_The problem:_ No line before the one holding "is (1184, 2576)." is wanted; restate word for word that line and all lines after it to the end of the entries, excluding pictures.

(Stored records)
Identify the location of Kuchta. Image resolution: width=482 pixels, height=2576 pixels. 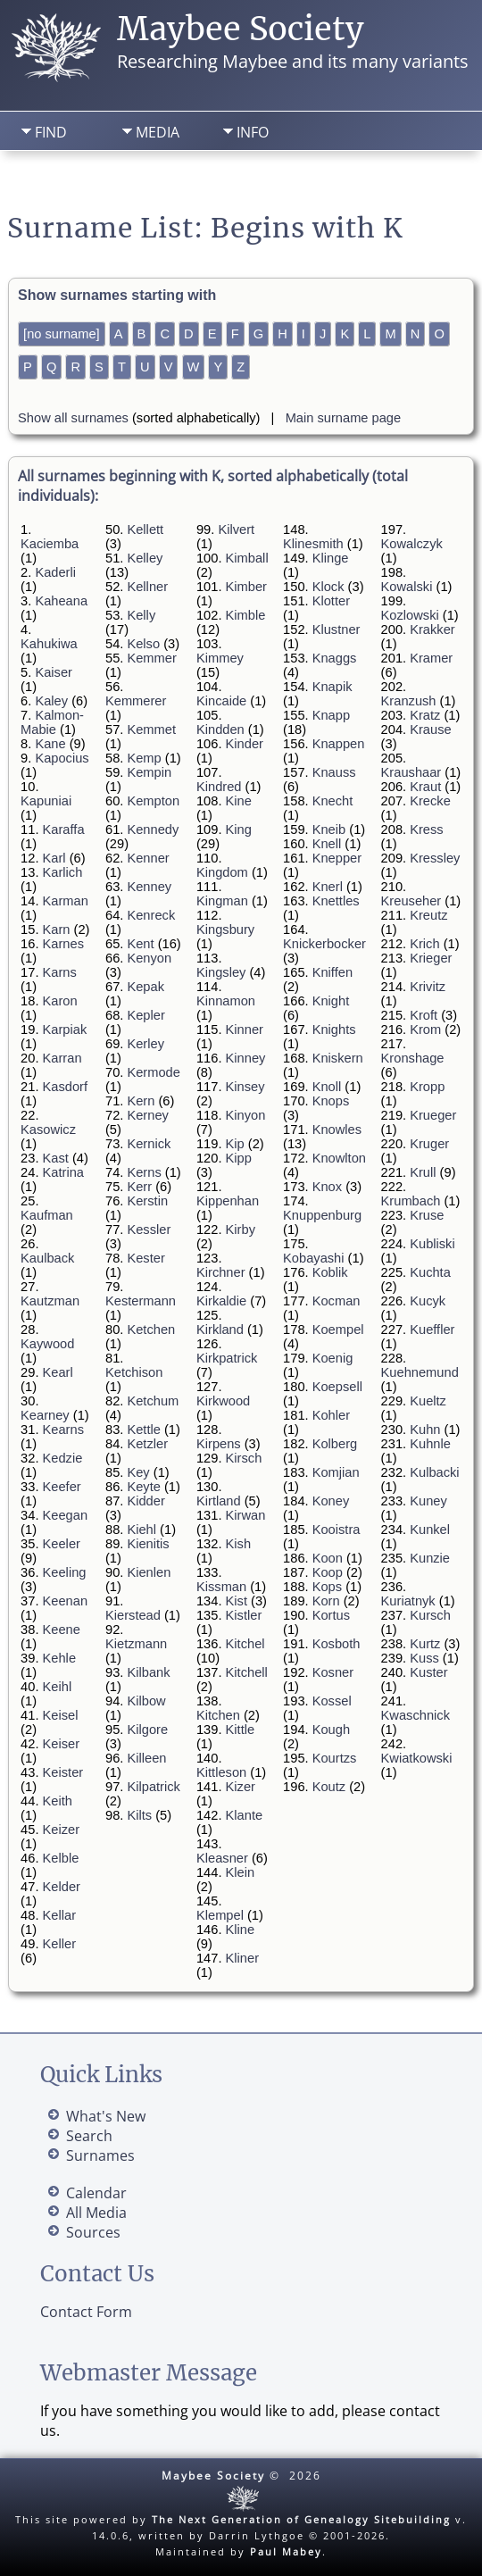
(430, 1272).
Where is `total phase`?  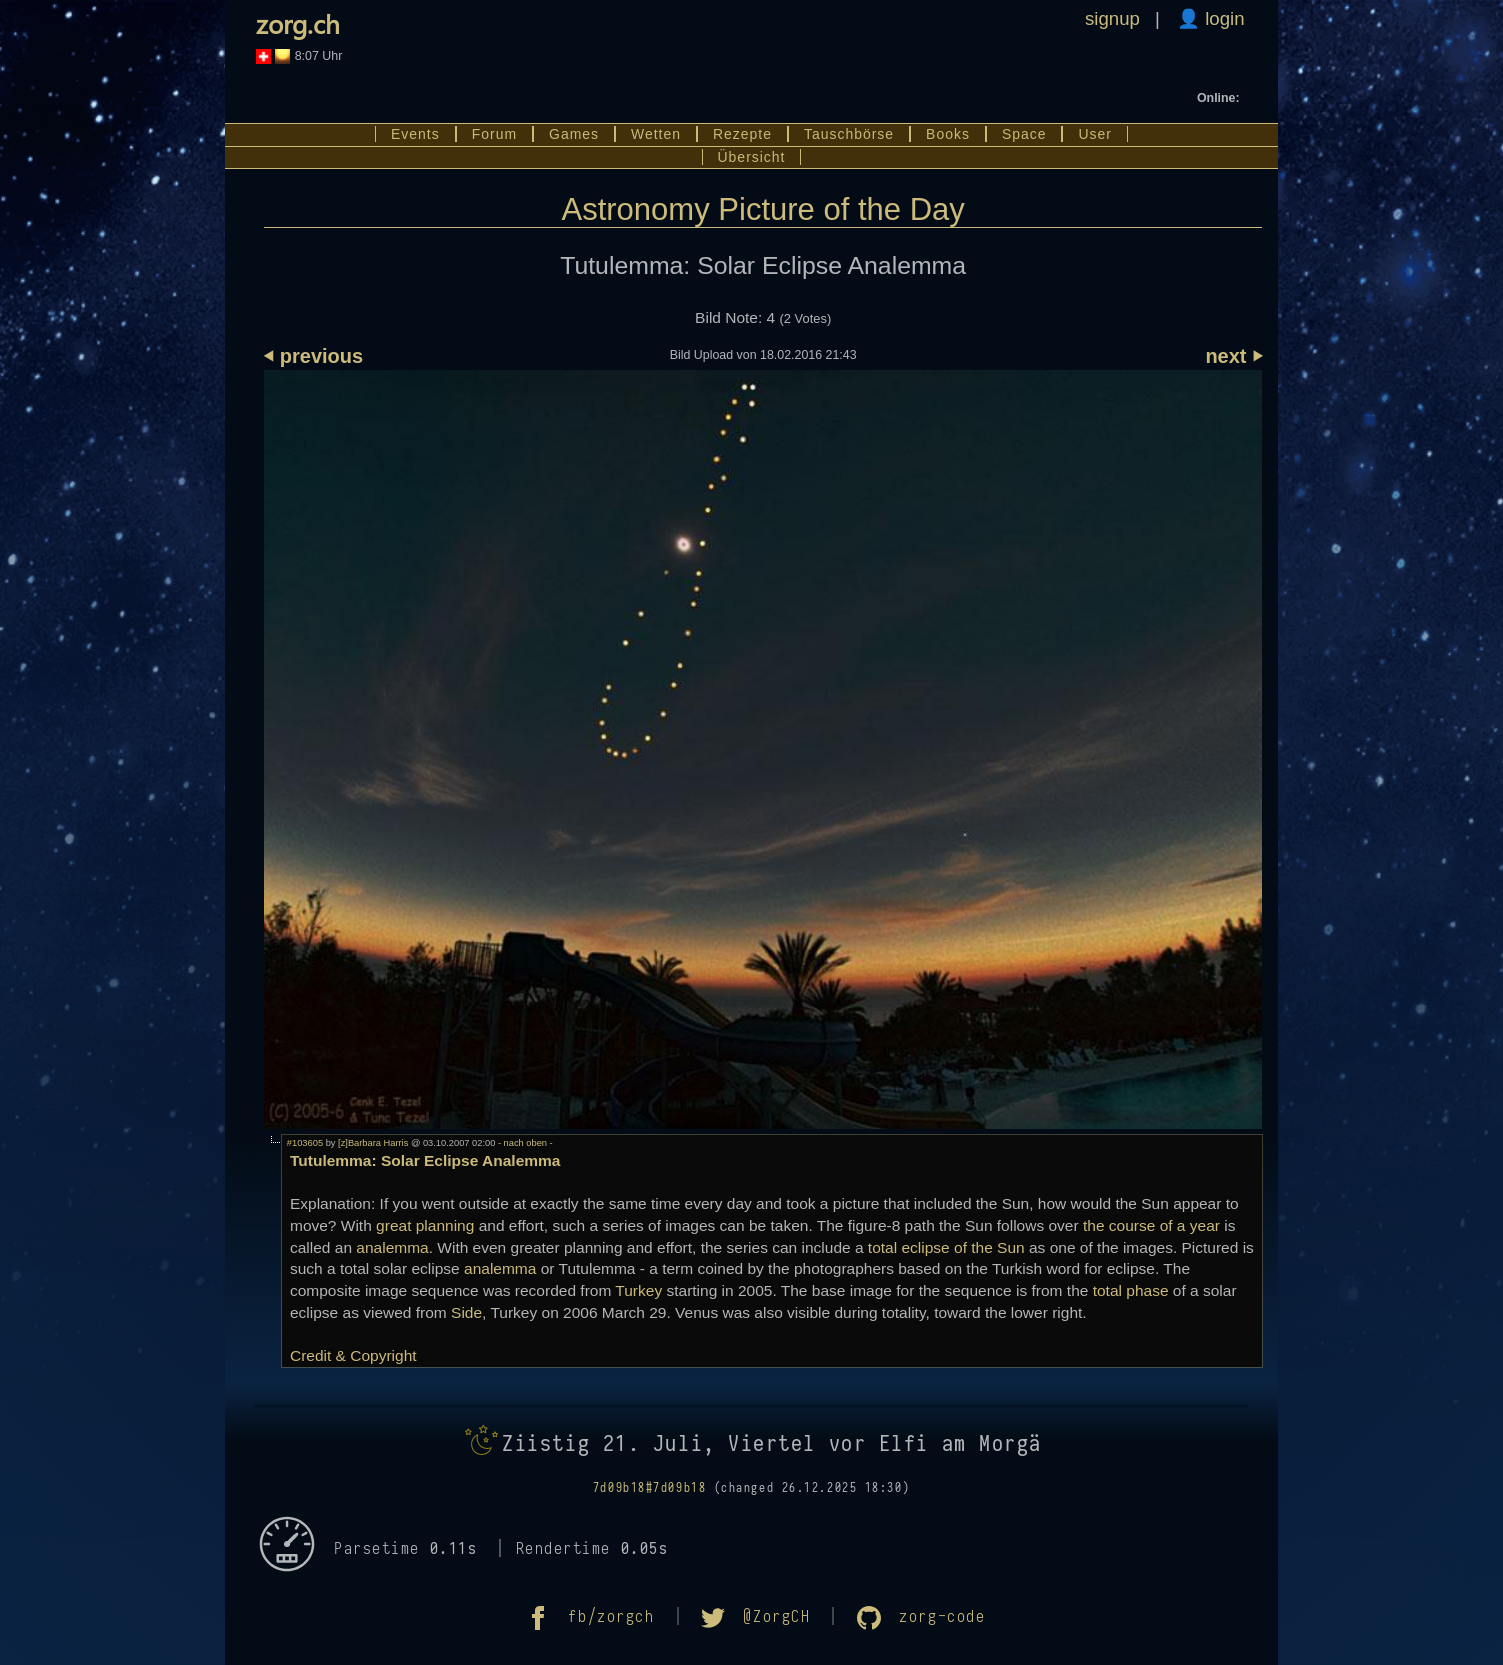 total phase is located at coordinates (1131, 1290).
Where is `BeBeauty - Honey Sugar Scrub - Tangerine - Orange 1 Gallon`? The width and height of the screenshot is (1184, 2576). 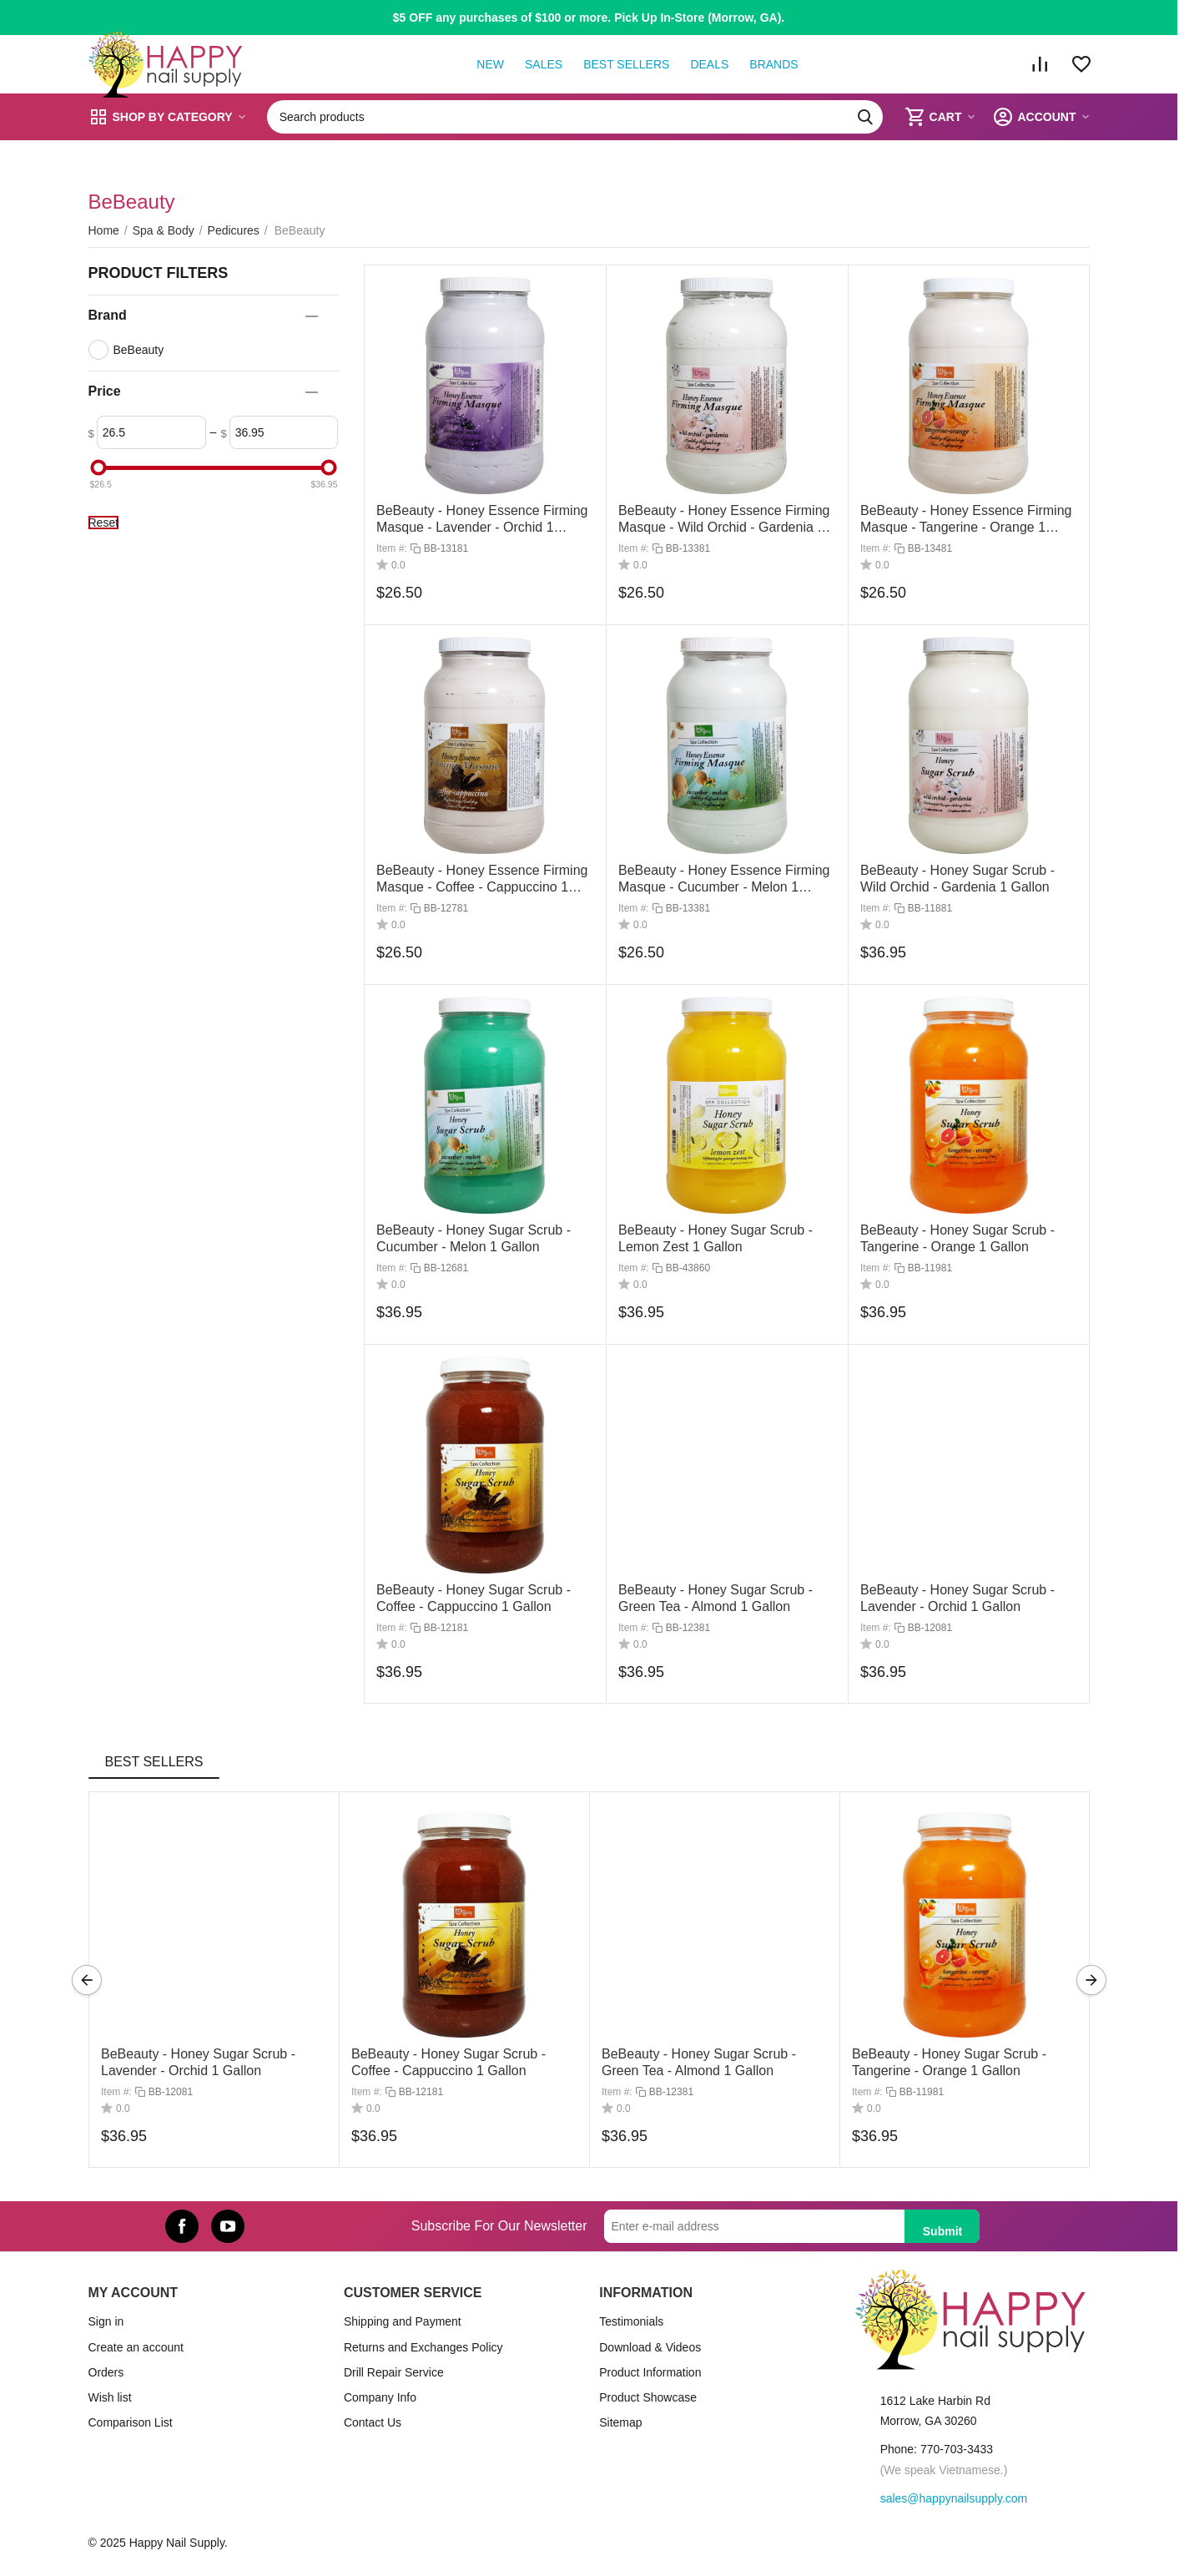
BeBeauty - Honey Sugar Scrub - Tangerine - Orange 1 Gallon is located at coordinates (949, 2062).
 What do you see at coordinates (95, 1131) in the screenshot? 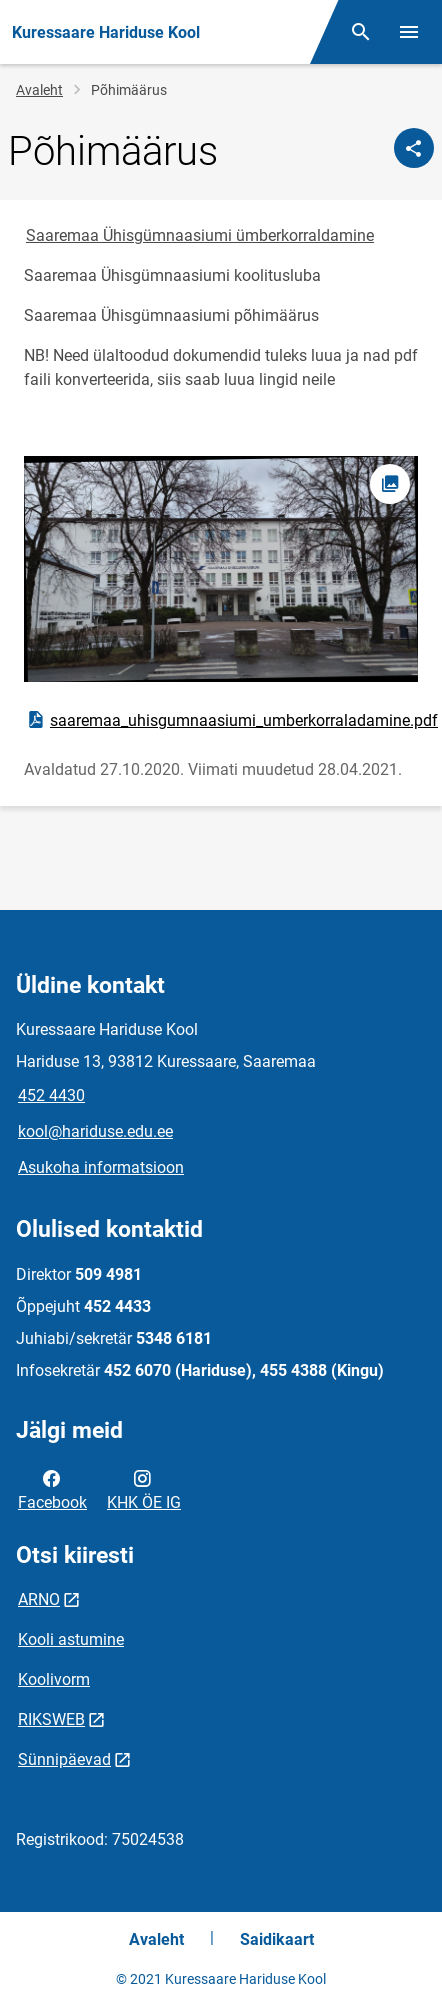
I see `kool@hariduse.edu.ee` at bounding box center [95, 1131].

_Response area:_
Where is `BeBeauty - Honey Sugar Scrub - Tangerine - Orange 1 Gallon`? The width and height of the screenshot is (1184, 2576). 
BeBeauty - Honey Sugar Scrub - Tangerine - Orange 1 Gallon is located at coordinates (949, 2062).
 What do you see at coordinates (95, 1131) in the screenshot? 
I see `kool@hariduse.edu.ee` at bounding box center [95, 1131].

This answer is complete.